--- Data excerpts Enclosed Below ---

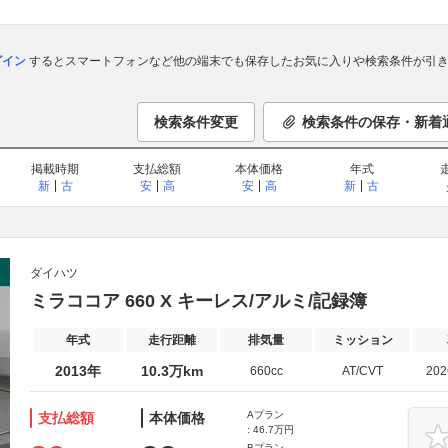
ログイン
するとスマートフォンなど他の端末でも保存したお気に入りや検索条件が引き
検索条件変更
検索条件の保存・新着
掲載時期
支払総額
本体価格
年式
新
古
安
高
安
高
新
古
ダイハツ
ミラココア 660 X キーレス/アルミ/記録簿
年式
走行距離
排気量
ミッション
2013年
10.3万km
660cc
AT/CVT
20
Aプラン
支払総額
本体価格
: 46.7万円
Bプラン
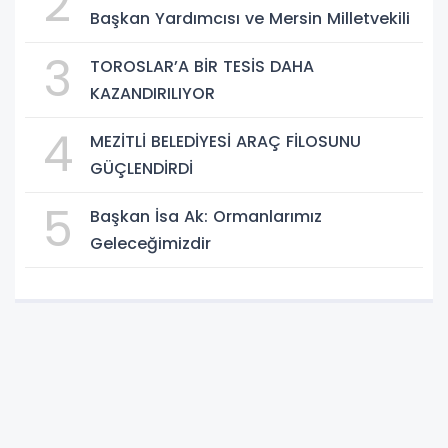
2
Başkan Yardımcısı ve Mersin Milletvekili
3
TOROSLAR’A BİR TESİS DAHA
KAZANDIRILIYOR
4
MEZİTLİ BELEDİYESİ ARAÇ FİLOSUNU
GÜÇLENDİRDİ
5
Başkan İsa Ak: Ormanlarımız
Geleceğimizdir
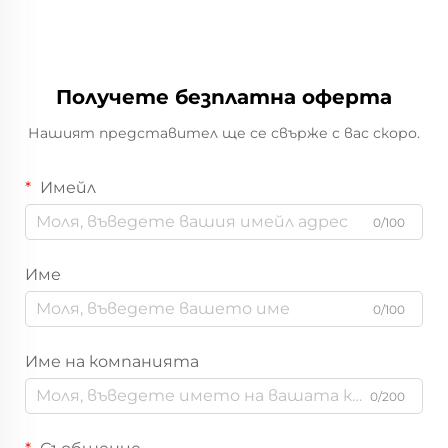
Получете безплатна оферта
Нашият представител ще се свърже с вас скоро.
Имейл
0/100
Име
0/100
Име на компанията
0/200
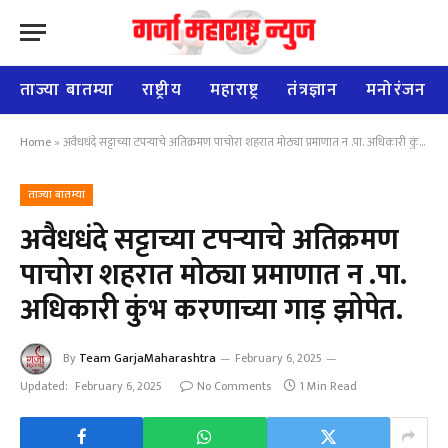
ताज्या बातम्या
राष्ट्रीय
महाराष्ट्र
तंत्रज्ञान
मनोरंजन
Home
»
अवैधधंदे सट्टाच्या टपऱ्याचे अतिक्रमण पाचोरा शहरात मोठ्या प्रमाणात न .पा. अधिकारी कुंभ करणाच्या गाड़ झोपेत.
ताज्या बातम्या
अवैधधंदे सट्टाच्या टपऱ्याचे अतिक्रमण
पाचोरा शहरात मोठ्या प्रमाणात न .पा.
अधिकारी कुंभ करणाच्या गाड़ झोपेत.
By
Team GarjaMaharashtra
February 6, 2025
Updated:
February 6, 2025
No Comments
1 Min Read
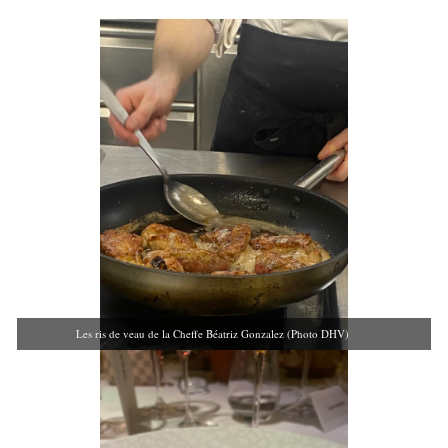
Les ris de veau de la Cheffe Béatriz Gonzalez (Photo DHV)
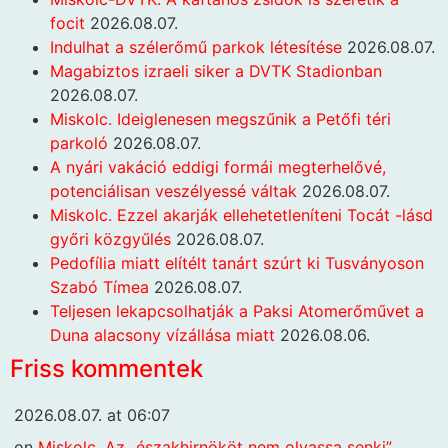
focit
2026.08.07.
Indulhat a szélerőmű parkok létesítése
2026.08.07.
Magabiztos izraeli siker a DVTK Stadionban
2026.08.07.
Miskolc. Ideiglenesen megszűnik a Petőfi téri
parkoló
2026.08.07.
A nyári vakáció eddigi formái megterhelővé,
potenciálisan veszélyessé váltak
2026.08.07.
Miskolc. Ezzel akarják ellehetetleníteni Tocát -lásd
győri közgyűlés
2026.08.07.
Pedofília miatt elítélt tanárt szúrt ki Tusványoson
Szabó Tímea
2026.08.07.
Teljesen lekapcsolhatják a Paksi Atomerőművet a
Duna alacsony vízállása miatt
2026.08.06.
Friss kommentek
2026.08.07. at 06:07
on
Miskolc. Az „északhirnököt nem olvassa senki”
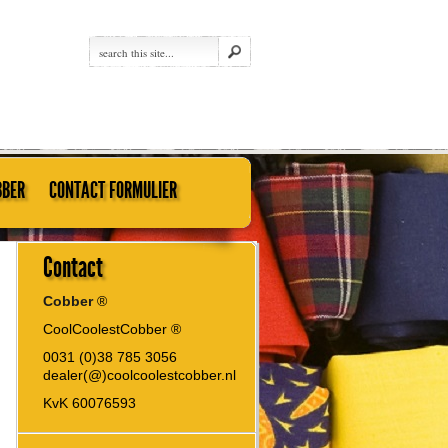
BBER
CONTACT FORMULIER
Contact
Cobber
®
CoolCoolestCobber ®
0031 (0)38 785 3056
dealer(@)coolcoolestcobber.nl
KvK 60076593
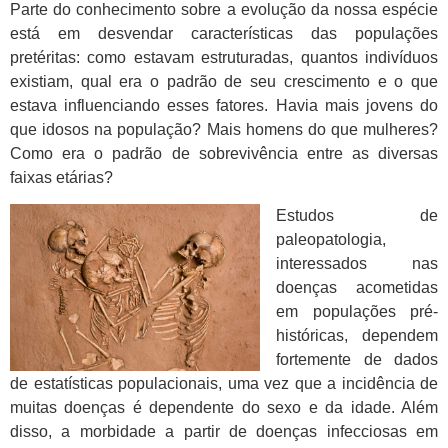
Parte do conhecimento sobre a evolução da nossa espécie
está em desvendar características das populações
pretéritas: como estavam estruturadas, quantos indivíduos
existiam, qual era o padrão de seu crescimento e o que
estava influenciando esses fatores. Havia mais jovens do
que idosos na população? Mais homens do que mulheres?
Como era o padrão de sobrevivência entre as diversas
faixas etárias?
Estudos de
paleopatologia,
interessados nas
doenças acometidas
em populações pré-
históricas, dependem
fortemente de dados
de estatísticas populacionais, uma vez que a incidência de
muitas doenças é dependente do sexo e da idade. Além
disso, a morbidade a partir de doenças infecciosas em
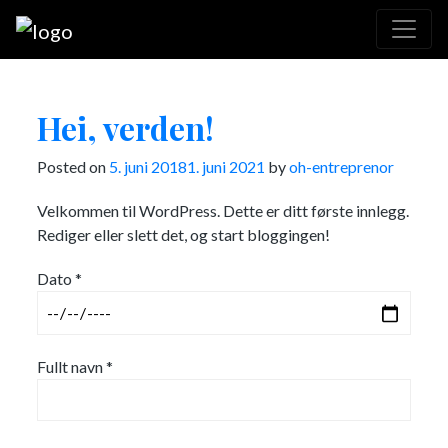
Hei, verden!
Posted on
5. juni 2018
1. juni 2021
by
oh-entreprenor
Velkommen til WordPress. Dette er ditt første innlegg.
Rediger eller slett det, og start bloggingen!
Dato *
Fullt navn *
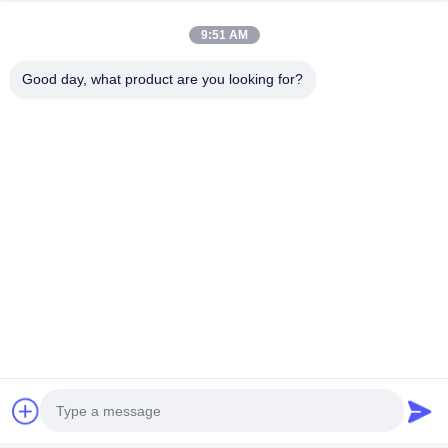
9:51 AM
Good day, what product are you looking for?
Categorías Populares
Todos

--- End of Enclosed Data excerpts ---

### Exercise:
Print the whole listing again exactly, please. No pictures.

### Finished exercise:
ログイン
するとスマートフォンなど他の端末でも保存したお気に入りや検索条件が引き
検索条件変更
検索条件の保存・新着
掲載時期
支払総額
本体価格
年式
新
古
安
高
安
高
新
古
ダイハツ
ミラココア 660 X キーレス/アルミ/記録簿
年式
走行距離
排気量
ミッション
2013年
10.3万km
660cc
AT/CVT
20
Aプラン
支払総額
本体価格
: 46.7万円
Bプラン
2
Başkan Yardımcısı ve Mersin Milletvekili
3
TOROSLAR’A BİR TESİS DAHA
KAZANDIRILIYOR
4
MEZİTLİ BELEDİYESİ ARAÇ FİLOSUNU
GÜÇLENDİRDİ
5
Başkan İsa Ak: Ormanlarımız
Geleceğimizdir
Получете безплатна оферта
Нашият представител ще се свърже с вас скоро.
Имейл
0/100
Име
0/100
Име на компанията
0/200
ताज्या बातम्या
राष्ट्रीय
महाराष्ट्र
तंत्रज्ञान
मनोरंजन
Home
»
अवैधधंदे सट्टाच्या टपऱ्याचे अतिक्रमण पाचोरा शहरात मोठ्या प्रमाणात न .पा. अधिकारी कुंभ करणाच्या गाड़ झोपेत.
ताज्या बातम्या
अवैधधंदे सट्टाच्या टपऱ्याचे अतिक्रमण
पाचोरा शहरात मोठ्या प्रमाणात न .पा.
अधिकारी कुंभ करणाच्या गाड़ झोपेत.
By
Team GarjaMaharashtra
February 6, 2025
Updated:
February 6, 2025
No Comments
1 Min Read
Les ris de veau de la Cheffe Béatriz Gonzalez (Photo DHV)
focit
2026.08.07.
Indulhat a szélerőmű parkok létesítése
2026.08.07.
Magabiztos izraeli siker a DVTK Stadionban
2026.08.07.
Miskolc. Ideiglenesen megszűnik a Petőfi téri
parkoló
2026.08.07.
A nyári vakáció eddigi formái megterhelővé,
potenciálisan veszélyessé váltak
2026.08.07.
Miskolc. Ezzel akarják ellehetetleníteni Tocát -lásd
győri közgyűlés
2026.08.07.
Pedofília miatt elítélt tanárt szúrt ki Tusványoson
Szabó Tímea
2026.08.07.
Teljesen lekapcsolhatják a Paksi Atomerőművet a
Duna alacsony vízállása miatt
2026.08.06.
Friss kommentek
2026.08.07. at 06:07
on
Miskolc. Az „északhirnököt nem olvassa senki”
BBER
CONTACT FORMULIER
Contact
Cobber
®
CoolCoolestCobber ®
0031 (0)38 785 3056
dealer(@)coolcoolestcobber.nl
KvK 60076593
Parte do conhecimento sobre a evolução da nossa espécie
está em desvendar características das populações
pretéritas: como estavam estruturadas, quantos indivíduos
existiam, qual era o padrão de seu crescimento e o que
estava influenciando esses fatores. Havia mais jovens do
que idosos na população? Mais homens do que mulheres?
Como era o padrão de sobrevivência entre as diversas
faixas etárias?
Estudos de
paleopatologia,
interessados nas
doenças acometidas
em populações pré-
históricas, dependem
fortemente de dados
de estatísticas populacionais, uma vez que a incidência de
muitas doenças é dependente do sexo e da idade. Além
disso, a morbidade a partir de doenças infecciosas em
Hei, verden!
Posted on
5. juni 2018
1. juni 2021
by
oh-entreprenor
Velkommen til WordPress. Dette er ditt første innlegg.
Rediger eller slett det, og start bloggingen!
Dato *
Fullt navn *
9:51 AM
Good day, what product are you looking for?
Categorías Populares
Todos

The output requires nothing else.